+++ GIVEN INFORMATION +++
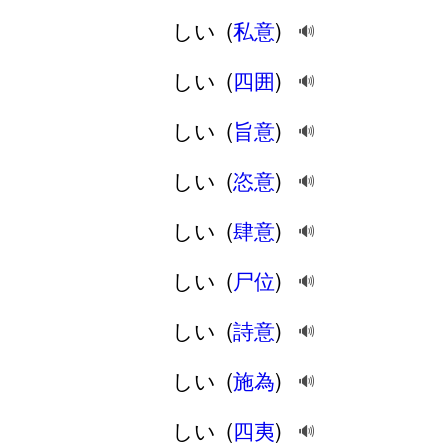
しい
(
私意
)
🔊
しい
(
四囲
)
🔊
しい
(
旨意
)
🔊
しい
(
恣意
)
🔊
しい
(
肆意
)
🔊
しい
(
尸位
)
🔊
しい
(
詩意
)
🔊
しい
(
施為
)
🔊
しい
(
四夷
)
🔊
+++
+++ GIVEN INFORMATION +++
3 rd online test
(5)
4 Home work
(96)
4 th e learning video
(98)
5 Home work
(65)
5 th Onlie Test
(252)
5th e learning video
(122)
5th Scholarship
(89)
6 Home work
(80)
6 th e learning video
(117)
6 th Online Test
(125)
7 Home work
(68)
+++
+++ GIVEN INFORMATION +++
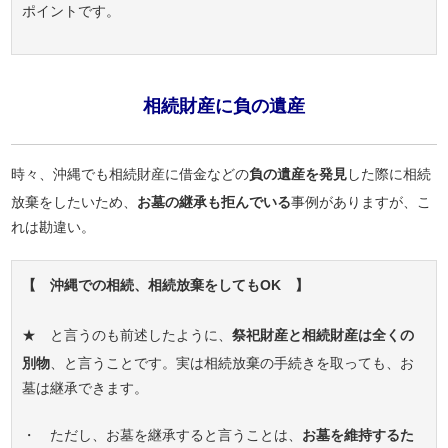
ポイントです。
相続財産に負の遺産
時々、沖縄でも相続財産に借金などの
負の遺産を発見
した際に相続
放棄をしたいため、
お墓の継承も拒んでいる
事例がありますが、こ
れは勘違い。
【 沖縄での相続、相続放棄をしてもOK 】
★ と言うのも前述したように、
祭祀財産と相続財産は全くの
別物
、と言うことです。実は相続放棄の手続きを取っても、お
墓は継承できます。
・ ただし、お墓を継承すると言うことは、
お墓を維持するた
+++
WORK INSTRUCTIONS –
Search the listing above for the string "video". Copy every line that contains it.

RESULT –
4 th e learning video
5th e learning video
6 th e learning video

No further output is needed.